[Collected data]
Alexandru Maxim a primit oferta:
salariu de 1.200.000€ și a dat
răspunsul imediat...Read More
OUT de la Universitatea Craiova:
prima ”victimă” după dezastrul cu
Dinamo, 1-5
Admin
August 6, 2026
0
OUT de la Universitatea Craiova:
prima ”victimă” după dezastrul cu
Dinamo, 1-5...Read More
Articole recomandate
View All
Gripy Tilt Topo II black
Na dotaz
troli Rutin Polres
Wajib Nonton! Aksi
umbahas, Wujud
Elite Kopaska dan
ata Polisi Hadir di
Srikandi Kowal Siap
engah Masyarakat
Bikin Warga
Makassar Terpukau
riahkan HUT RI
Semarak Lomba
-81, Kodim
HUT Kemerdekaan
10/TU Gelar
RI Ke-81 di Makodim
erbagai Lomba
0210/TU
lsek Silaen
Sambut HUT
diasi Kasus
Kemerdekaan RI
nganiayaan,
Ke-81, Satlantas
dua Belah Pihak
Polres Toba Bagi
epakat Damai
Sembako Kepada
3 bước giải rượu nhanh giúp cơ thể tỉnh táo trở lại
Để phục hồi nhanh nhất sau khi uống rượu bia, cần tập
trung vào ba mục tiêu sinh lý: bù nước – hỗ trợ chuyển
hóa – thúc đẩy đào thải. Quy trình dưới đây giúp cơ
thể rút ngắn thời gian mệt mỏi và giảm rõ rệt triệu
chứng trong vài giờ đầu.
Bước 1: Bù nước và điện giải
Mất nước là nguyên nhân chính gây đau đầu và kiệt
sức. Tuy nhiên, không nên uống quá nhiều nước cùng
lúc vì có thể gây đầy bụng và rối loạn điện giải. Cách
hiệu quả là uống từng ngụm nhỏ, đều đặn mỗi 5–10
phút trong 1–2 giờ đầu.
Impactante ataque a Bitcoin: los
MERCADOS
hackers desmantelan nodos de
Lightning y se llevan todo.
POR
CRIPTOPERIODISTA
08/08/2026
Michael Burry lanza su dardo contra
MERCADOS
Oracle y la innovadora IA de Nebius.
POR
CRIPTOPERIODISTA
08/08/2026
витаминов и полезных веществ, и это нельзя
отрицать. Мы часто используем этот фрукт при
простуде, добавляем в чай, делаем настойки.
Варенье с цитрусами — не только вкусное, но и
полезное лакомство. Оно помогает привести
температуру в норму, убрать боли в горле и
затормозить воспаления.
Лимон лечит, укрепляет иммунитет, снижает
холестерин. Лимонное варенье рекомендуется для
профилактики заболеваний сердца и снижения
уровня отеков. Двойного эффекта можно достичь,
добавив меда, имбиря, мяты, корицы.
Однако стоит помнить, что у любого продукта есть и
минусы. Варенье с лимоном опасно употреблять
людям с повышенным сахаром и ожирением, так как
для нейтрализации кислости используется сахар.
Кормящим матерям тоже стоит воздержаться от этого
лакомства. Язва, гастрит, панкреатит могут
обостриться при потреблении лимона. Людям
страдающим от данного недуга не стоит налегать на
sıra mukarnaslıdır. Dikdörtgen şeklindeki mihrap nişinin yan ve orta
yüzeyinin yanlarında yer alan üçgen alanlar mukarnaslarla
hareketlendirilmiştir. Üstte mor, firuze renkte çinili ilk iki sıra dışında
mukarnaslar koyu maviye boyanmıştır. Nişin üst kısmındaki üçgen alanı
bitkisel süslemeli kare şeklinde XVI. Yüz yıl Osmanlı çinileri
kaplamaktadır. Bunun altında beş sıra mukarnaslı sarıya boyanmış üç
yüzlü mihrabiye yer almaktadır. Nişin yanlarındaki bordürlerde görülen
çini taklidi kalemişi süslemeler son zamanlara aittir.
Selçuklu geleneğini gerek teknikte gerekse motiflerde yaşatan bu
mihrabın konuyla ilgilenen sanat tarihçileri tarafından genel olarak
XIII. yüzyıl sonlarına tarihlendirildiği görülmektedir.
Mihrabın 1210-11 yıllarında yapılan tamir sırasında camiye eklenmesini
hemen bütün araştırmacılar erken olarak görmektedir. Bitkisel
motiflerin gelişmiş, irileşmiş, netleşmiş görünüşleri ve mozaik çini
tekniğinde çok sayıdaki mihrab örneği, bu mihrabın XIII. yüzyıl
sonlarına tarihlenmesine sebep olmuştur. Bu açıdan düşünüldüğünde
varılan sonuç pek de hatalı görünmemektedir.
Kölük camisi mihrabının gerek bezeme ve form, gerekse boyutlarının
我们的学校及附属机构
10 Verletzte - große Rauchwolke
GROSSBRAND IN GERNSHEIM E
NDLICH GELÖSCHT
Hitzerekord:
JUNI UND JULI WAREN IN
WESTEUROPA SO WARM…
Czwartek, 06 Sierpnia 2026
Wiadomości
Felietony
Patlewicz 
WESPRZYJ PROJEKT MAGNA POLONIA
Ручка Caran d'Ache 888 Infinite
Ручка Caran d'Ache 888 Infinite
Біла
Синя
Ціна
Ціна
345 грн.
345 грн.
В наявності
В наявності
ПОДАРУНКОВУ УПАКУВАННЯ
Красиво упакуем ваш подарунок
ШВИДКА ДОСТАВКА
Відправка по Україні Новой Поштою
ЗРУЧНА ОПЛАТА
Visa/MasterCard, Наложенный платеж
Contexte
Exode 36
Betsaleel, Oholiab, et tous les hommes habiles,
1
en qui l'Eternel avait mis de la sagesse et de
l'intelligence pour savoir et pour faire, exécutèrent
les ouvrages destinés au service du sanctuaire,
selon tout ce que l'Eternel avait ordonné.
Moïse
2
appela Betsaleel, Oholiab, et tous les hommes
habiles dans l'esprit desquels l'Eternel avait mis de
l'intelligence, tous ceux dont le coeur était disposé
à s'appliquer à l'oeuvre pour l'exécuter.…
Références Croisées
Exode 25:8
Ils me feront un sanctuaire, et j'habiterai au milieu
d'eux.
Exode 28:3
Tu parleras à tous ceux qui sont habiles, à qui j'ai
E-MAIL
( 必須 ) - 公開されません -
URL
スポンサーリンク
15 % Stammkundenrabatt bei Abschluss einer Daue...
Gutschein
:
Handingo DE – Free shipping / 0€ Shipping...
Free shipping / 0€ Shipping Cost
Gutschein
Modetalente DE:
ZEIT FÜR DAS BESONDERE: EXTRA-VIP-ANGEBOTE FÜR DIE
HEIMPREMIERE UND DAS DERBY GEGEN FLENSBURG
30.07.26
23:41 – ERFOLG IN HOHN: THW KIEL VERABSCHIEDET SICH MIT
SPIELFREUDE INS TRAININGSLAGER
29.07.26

To do –
Print all entries again, exactly.

Exercise response –
Alexandru Maxim a primit oferta:
salariu de 1.200.000€ și a dat
răspunsul imediat...Read More
OUT de la Universitatea Craiova:
prima ”victimă” după dezastrul cu
Dinamo, 1-5
Admin
August 6, 2026
0
OUT de la Universitatea Craiova:
prima ”victimă” după dezastrul cu
Dinamo, 1-5...Read More
Articole recomandate
View All
Gripy Tilt Topo II black
Na dotaz
troli Rutin Polres
Wajib Nonton! Aksi
umbahas, Wujud
Elite Kopaska dan
ata Polisi Hadir di
Srikandi Kowal Siap
engah Masyarakat
Bikin Warga
Makassar Terpukau
riahkan HUT RI
Semarak Lomba
-81, Kodim
HUT Kemerdekaan
10/TU Gelar
RI Ke-81 di Makodim
erbagai Lomba
0210/TU
lsek Silaen
Sambut HUT
diasi Kasus
Kemerdekaan RI
nganiayaan,
Ke-81, Satlantas
dua Belah Pihak
Polres Toba Bagi
epakat Damai
Sembako Kepada
3 bước giải rượu nhanh giúp cơ thể tỉnh táo trở lại
Để phục hồi nhanh nhất sau khi uống rượu bia, cần tập
trung vào ba mục tiêu sinh lý: bù nước – hỗ trợ chuyển
hóa – thúc đẩy đào thải. Quy trình dưới đây giúp cơ
thể rút ngắn thời gian mệt mỏi và giảm rõ rệt triệu
chứng trong vài giờ đầu.
Bước 1: Bù nước và điện giải
Mất nước là nguyên nhân chính gây đau đầu và kiệt
sức. Tuy nhiên, không nên uống quá nhiều nước cùng
lúc vì có thể gây đầy bụng và rối loạn điện giải. Cách
hiệu quả là uống từng ngụm nhỏ, đều đặn mỗi 5–10
phút trong 1–2 giờ đầu.
Impactante ataque a Bitcoin: los
MERCADOS
hackers desmantelan nodos de
Lightning y se llevan todo.
POR
CRIPTOPERIODISTA
08/08/2026
Michael Burry lanza su dardo contra
MERCADOS
Oracle y la innovadora IA de Nebius.
POR
CRIPTOPERIODISTA
08/08/2026
витаминов и полезных веществ, и это нельзя
отрицать. Мы часто используем этот фрукт при
простуде, добавляем в чай, делаем настойки.
Варенье с цитрусами — не только вкусное, но и
полезное лакомство. Оно помогает привести
температуру в норму, убрать боли в горле и
затормозить воспаления.
Лимон лечит, укрепляет иммунитет, снижает
холестерин. Лимонное варенье рекомендуется для
профилактики заболеваний сердца и снижения
уровня отеков. Двойного эффекта можно достичь,
добавив меда, имбиря, мяты, корицы.
Однако стоит помнить, что у любого продукта есть и
минусы. Варенье с лимоном опасно употреблять
людям с повышенным сахаром и ожирением, так как
для нейтрализации кислости используется сахар.
Кормящим матерям тоже стоит воздержаться от этого
лакомства. Язва, гастрит, панкреатит могут
обостриться при потреблении лимона. Людям
страдающим от данного недуга не стоит налегать на
sıra mukarnaslıdır. Dikdörtgen şeklindeki mihrap nişinin yan ve orta
yüzeyinin yanlarında yer alan üçgen alanlar mukarnaslarla
hareketlendirilmiştir. Üstte mor, firuze renkte çinili ilk iki sıra dışında
mukarnaslar koyu maviye boyanmıştır. Nişin üst kısmındaki üçgen alanı
bitkisel süslemeli kare şeklinde XVI. Yüz yıl Osmanlı çinileri
kaplamaktadır. Bunun altında beş sıra mukarnaslı sarıya boyanmış üç
yüzlü mihrabiye yer almaktadır. Nişin yanlarındaki bordürlerde görülen
çini taklidi kalemişi süslemeler son zamanlara aittir.
Selçuklu geleneğini gerek teknikte gerekse motiflerde yaşatan bu
mihrabın konuyla ilgilenen sanat tarihçileri tarafından genel olarak
XIII. yüzyıl sonlarına tarihlendirildiği görülmektedir.
Mihrabın 1210-11 yıllarında yapılan tamir sırasında camiye eklenmesini
hemen bütün araştırmacılar erken olarak görmektedir. Bitkisel
motiflerin gelişmiş, irileşmiş, netleşmiş görünüşleri ve mozaik çini
tekniğinde çok sayıdaki mihrab örneği, bu mihrabın XIII. yüzyıl
sonlarına tarihlenmesine sebep olmuştur. Bu açıdan düşünüldüğünde
varılan sonuç pek de hatalı görünmemektedir.
Kölük camisi mihrabının gerek bezeme ve form, gerekse boyutlarının
我们的学校及附属机构
10 Verletzte - große Rauchwolke
GROSSBRAND IN GERNSHEIM E
NDLICH GELÖSCHT
Hitzerekord:
JUNI UND JULI WAREN IN
WESTEUROPA SO WARM…
Czwartek, 06 Sierpnia 2026
Wiadomości
Felietony
Patlewicz 
WESPRZYJ PROJEKT MAGNA POLONIA
Ручка Caran d'Ache 888 Infinite
Ручка Caran d'Ache 888 Infinite
Біла
Синя
Ціна
Ціна
345 грн.
345 грн.
В наявності
В наявності
ПОДАРУНКОВУ УПАКУВАННЯ
Красиво упакуем ваш подарунок
ШВИДКА ДОСТАВКА
Відправка по Україні Новой Поштою
ЗРУЧНА ОПЛАТА
Visa/MasterCard, Наложенный платеж
Contexte
Exode 36
Betsaleel, Oholiab, et tous les hommes habiles,
1
en qui l'Eternel avait mis de la sagesse et de
l'intelligence pour savoir et pour faire, exécutèrent
les ouvrages destinés au service du sanctuaire,
selon tout ce que l'Eternel avait ordonné.
Moïse
2
appela Betsaleel, Oholiab, et tous les hommes
habiles dans l'esprit desquels l'Eternel avait mis de
l'intelligence, tous ceux dont le coeur était disposé
à s'appliquer à l'oeuvre pour l'exécuter.…
Références Croisées
Exode 25:8
Ils me feront un sanctuaire, et j'habiterai au milieu
d'eux.
Exode 28:3
Tu parleras à tous ceux qui sont habiles, à qui j'ai
E-MAIL
( 必須 ) - 公開されません -
URL
スポンサーリンク
15 % Stammkundenrabatt bei Abschluss einer Daue...
Gutschein
:
Handingo DE – Free shipping / 0€ Shipping...
Free shipping / 0€ Shipping Cost
Gutschein
Modetalente DE:
ZEIT FÜR DAS BESONDERE: EXTRA-VIP-ANGEBOTE FÜR DIE
HEIMPREMIERE UND DAS DERBY GEGEN FLENSBURG
30.07.26
23:41 – ERFOLG IN HOHN: THW KIEL VERABSCHIEDET SICH MIT
SPIELFREUDE INS TRAININGSLAGER
29.07.26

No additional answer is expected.